Now you need to get credit shortfall cover (CSC).
Say what? Well, for countless South Africans, including yourself, a car is not just a convenience; it’s a necessity you have to finance through a bank loan.
But what happens if that car is stolen or written off in an accident? You wrongly assumed that your comprehensive insurance would make you whole.
However, a critical financial trap, known as a credit shortfall, can leave you paying for a car you no longer own. This is where this cover becomes your essential financial safety net.
So what is it exactly?
Sakina Ntuli, spokesperson at King Price Insurance, says CSC is a specialized form of cover designed for financed vehicles to protect you from the financial quagmire that can arise between what your insurance company pays out and what you still owe the bank.
Ntuli explains: “Credit shortfall cover applies to financed vehicles and protects you from the financial gap between the vehicle’s value at the time of loss and the outstanding amount owed to the bank after a valid insurance claim is settled.”
But shouldn’t it be automatic?
“No, it’s not. It must be explicitly listed on your policy schedule, and an additional premium is required to activate the benefit,” she says.
She further advises consumers to shop around, suggesting, “You may also consider comparing premiums with your finance house to ensure you’re getting the best value.”

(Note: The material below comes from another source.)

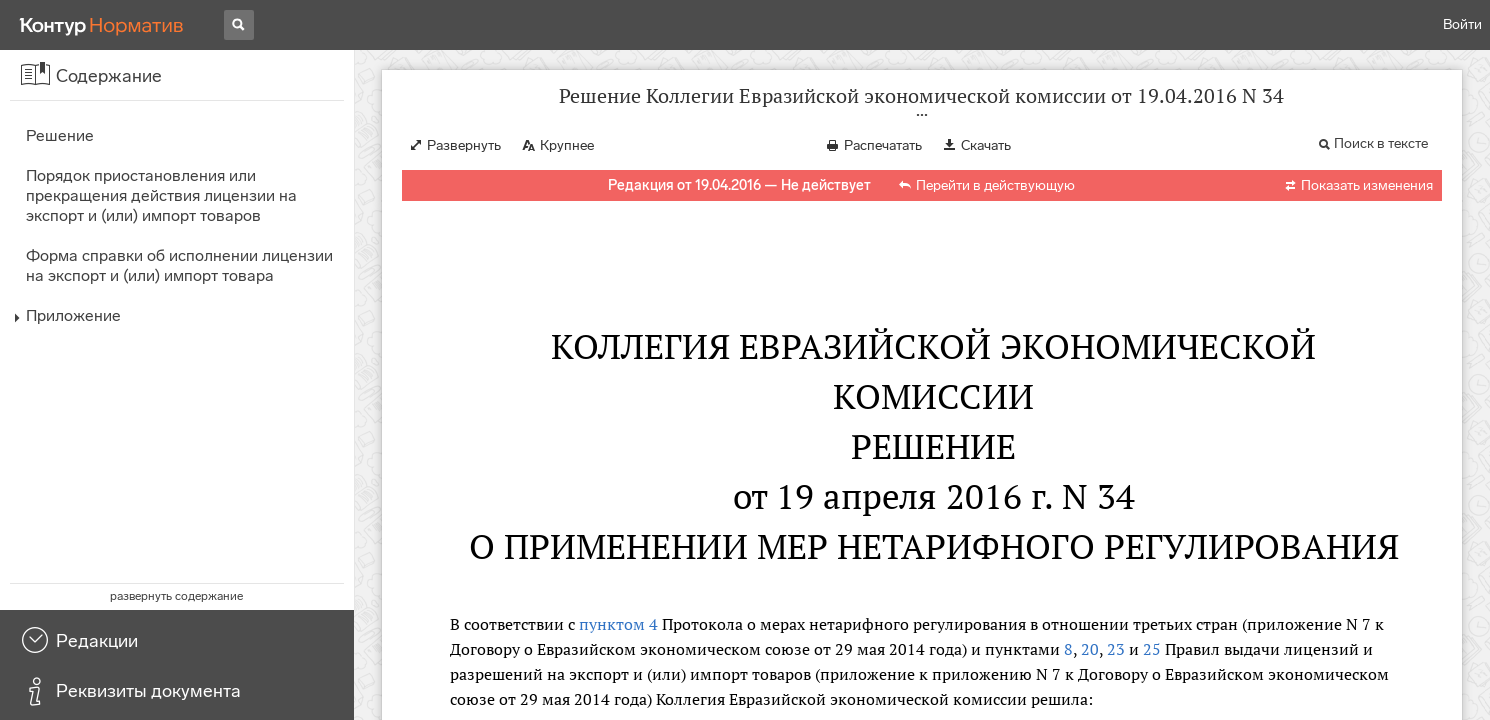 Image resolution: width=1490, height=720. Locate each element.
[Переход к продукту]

The shortfall arises because a car is a depreciating asset. She says the cover functions similarly to insurance but is different because of what it indemnifies.
“Without CSC, you could remain liable for the outstanding loan on a vehicle that has been written off or stolen, which could place you in a financially vulnerable position.”
Imagine still owing R50 000 on a car that has been reduced to a wreck because you didn’t cover this eventuality?
“If the amount you owe the bank exceeds the vehicle’s retail value, the shortfall remains your responsibility,” warns Ntuli.
“Without CSC, you would either need to settle this amount directly or roll it into a new finance agreement when purchasing another vehicle.”
But given its obvious importance, why isn’t CSC a standard feature? “Most insurers offer CSC as an optional add-on for financed vehicles,” clarifies Ntuli.
If your current insurer doesn’t provide it, you do have another option. “You can enquire with the bank that financed your vehicle.
“However, foregoing this protection is a significant gamble.”
As Lt-Gen Nhlanhla Mkhwanazi recently put it, the Big 5 is circling, and the prey is your
asset.
CSC could be a small price to pay for the peace of mind that you won’t be saddled with a
massive debt for an asset that you no longer have.